- **About this exercise**: A single number is the whole answer: the count of lines in these entries that hold "product".

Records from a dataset
*****

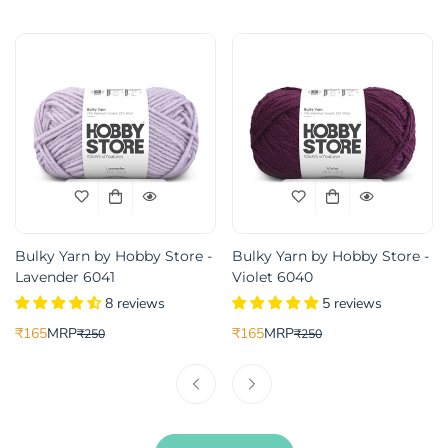
Bulky Yarn by Hobby Store -
Bulky Yarn by Hobby Store -
Lavender 6041
Violet 6040
8 reviews
5 reviews
₹165
MRP
₹165
MRP
₹250
₹250
Translation
Translation
Translation
Translation
missing:
missing:
missing:
missing:
ice
r_price
en.products.product.price.sale_price
en.products.product.price.regular_price
en.products.product.price.sale_pric
en.products.product.price.regular_p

*****

- **Solution for this task**: 4